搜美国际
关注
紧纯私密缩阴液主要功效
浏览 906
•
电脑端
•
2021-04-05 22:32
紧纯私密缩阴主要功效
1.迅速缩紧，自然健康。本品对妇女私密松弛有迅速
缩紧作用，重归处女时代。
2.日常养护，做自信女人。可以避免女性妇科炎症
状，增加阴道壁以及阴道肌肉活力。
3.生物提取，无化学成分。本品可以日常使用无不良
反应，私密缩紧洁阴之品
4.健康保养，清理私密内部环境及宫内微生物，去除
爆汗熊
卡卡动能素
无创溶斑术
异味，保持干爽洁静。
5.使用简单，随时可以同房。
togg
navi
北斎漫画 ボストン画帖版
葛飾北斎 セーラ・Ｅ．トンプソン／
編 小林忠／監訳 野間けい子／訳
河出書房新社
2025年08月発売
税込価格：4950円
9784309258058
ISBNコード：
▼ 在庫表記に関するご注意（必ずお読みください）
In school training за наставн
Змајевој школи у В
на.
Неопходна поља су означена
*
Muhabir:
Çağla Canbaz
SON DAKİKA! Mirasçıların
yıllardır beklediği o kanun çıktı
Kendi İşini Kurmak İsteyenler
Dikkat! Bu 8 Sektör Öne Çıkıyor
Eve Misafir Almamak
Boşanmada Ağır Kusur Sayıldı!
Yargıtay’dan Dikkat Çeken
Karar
---
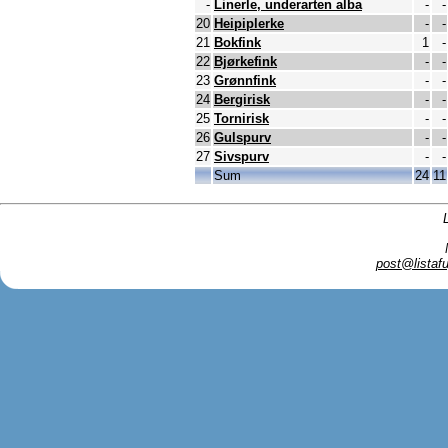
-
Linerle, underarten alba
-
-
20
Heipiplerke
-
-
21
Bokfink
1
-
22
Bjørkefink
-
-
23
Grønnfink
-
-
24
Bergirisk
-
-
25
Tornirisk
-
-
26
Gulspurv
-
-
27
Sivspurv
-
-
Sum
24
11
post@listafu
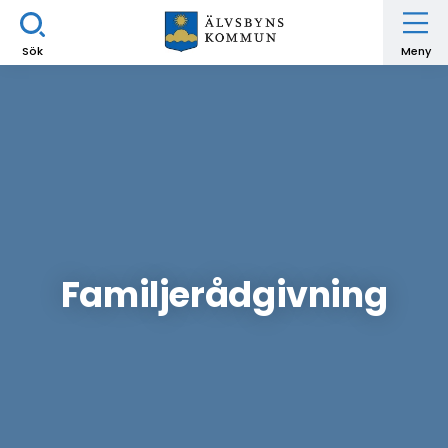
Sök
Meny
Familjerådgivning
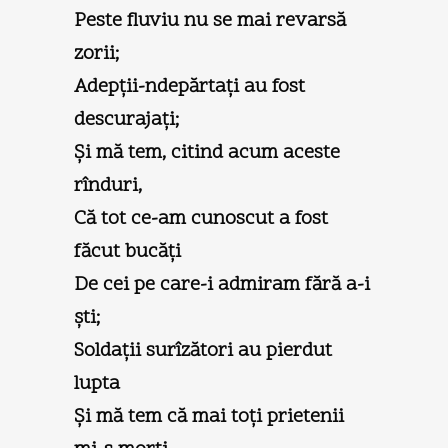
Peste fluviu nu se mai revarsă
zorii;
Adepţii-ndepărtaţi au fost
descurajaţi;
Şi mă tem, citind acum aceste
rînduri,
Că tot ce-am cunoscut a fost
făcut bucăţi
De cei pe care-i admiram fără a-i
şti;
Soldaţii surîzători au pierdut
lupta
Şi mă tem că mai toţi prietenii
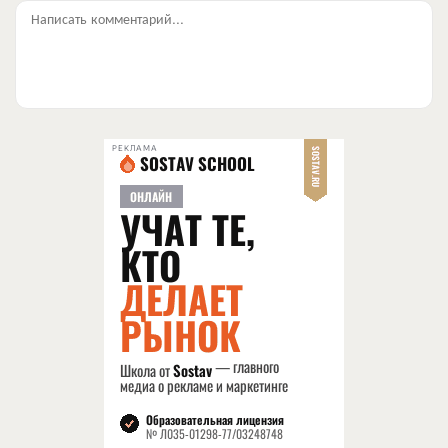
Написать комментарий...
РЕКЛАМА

* **ASSIGNMENT**
Your answer should consist of the count of lines in the listing that hold the word "fost", with nothing else.

* **YOUR SOLUTION**
2